We chose a human melanoma cell line (SK-MEL-28) as a relevant model because it represents a native cellular environment of α-syn as there are high levels of the endogenous protein (39). Moreover, melanocytes are derived from the neuronal crest, sharing many proteins with neuronal cells including those involved in synaptic vesicle homeostasis (40). Representative confocal fluorescence images of an unroofed cell stained with DiD and cholera toxin B (CT-B) are shown in Fig. 1. The lipophilic DiD exhibited a diffusive staining behavior, indicative of an intact phospholipid bilayer (Fig. 1 A, Left), whereas fluorescently labeled CT-B, a protein that binds to GM1, a ganglioside enriched in lipid rafts (41, 42), showed numerous puncta distributed across the unroofed cell with a low degree of labeling in the surrounding membrane (Fig. 1 A, Right).

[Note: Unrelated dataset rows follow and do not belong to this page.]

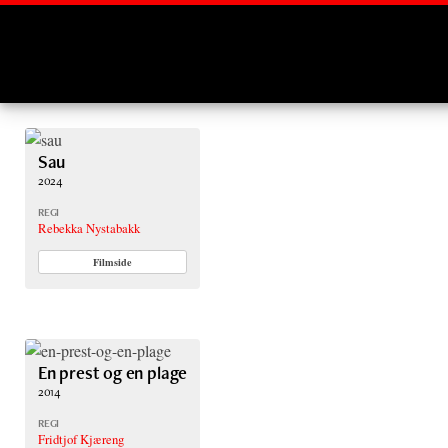
Montages
Sau
2024
REGI
Rebekka Nystabakk
Filmside
En prest og en plage
2014
REGI
Fridtjof Kjæreng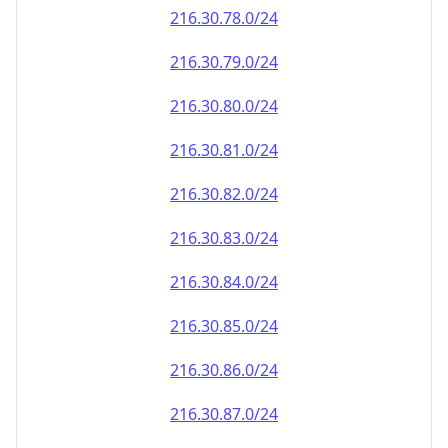
216.30.79.0/24
216.30.80.0/24
216.30.81.0/24
216.30.82.0/24
216.30.83.0/24
216.30.84.0/24
216.30.85.0/24
216.30.86.0/24
216.30.87.0/24
216.30.88.0/24
216.30.89.0/24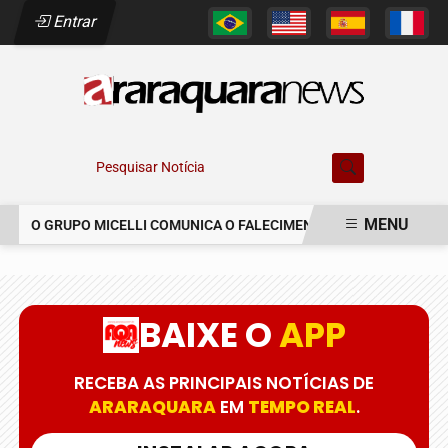
Entrar
Pesquisar Notícia
MENU
O GRUPO MICELLI COMUNICA O FALECIMENTO DO SR. MARCELO C
EM ALTA
BAIXE O
APP
RECEBA AS PRINCIPAIS NOTÍCIAS DE
ARARAQUARA
EM
TEMPO REAL
.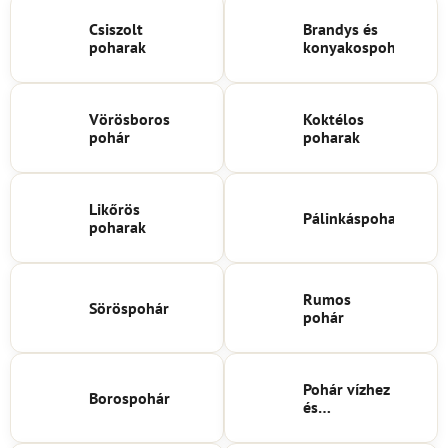
Csiszolt
Brandys és
poharak
konyakospoharak
Vörösboros
Koktélos
pohár
poharak
Likőrös
Pálinkáspoharak
poharak
Rumos
Söröspohár
pohár
Pohár vízhez
Borospohár
és
üdítőitalokhoz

To confirm that the CT-B puncta represented liquid-ordered lipid domains, we performed fluorescence recovery after photobleaching experiments to evaluate fluorophore mobility in the membrane (Fig. 1B and SI Appendix, Fig. S2). After photobleaching, there was negligible fluorescence intensity recovery observed for regions labeled with CT-B, confirming that these are rigid structures. In contrast, fluorescence intensity fully recovered for regions stained with DiD after 10 s, consistent with a fluid environment as previously reported for unroofed cells (43). This platform retains native-like properties of the inner leaflet of the plasma membrane, composed of fluid and ordered lipids.

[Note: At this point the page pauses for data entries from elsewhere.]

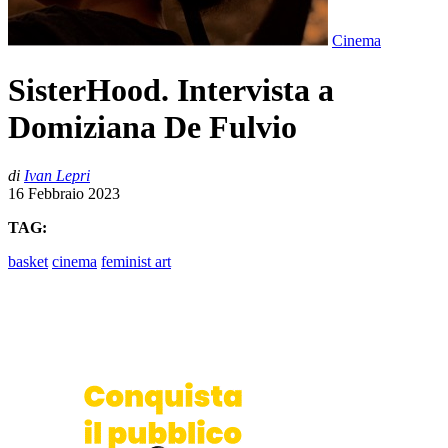
Cinema
SisterHood. Intervista a
Domiziana De Fulvio
di
Ivan Lepri
16 Febbraio 2023
TAG:
basket
cinema
feminist art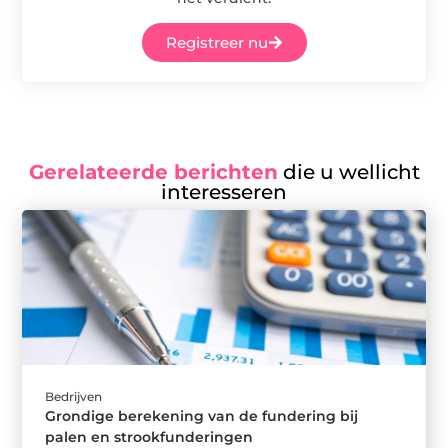
Registreer nu
Gerelateerde berichten
die u wellicht
interesseren
Bedrijven
Grondige berekening van de fundering bij
palen en strookfunderingen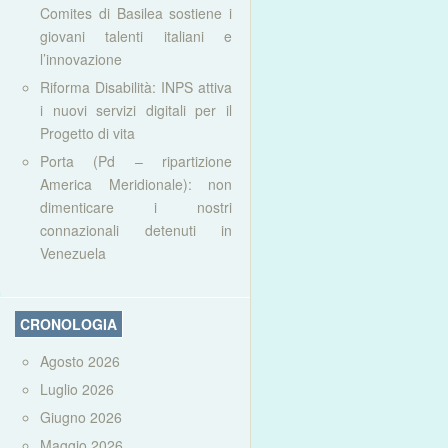
Comites di Basilea sostiene i
giovani talenti italiani e
l’innovazione
Riforma Disabilità: INPS attiva
i nuovi servizi digitali per il
Progetto di vita
Porta (Pd – ripartizione
America Meridionale): non
dimenticare i nostri
connazionali detenuti in
Venezuela
CRONOLOGIA
Agosto 2026
Luglio 2026
Giugno 2026
Maggio 2026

α-Syn Is Localized to Liquid-Ordered Lipid Domains on Unroofed Cells.
To evaluate α-syn binding to unroofed cells, we first added the most N-terminal NBD-labeled protein at position 26 (V26CNBD, 1 µM) due to the strong affinity of the N terminus to bind to lipid membranes (44–46). We note that all proteins herein were expressed as the N-terminally acetylated form as this is a ubiquitous posttranslational modification of α-syn (47). After 5 min of incubation, α-syn is seen in a punctate distribution (Fig. 1C), similar to that of the CT-B staining pattern (Fig. 1A) with minimal binding to the surrounding membrane areas that are stained by DiD (SI Appendix, Fig. S3). As a negative control, we confirmed that the NBD fluorophore did not exhibit an intrinsic affinity for unroofed cells (SI Appendix, Fig. S3). A Pearson correlation coefficient (PCC) of 0.56 was found for α-syn colocalization with CT-B, indicating that α-syn prefers liquid-ordered lipid domains (Fig. 1C and SI Appendix, Fig. S4A). This preference was verified for endogenous α-syn (SI Appendix, Fig. S5A). Next, we showed that α-syn also is found in specialized membrane microdomains enriched in gangliosides (e.g., GM1 and GM3) such as caveolae (48, 49). Utilizing an antibody for caveolin-1, a scaffolding protein of caveolae (49), again a high degree of colocalization (PCC = 0.60; SI Appendix, Fig. S4B) was observed, supporting the finding with CT-B. As a control, a C-terminal Cys-variant (Y136C) labeled with DyLight488 exhibited identical behavior (SI Appendix, Fig. S4 C and D), verifying that the α-syn colocalization pattern on unroofed cells was independent of fluorophore type and labeling position.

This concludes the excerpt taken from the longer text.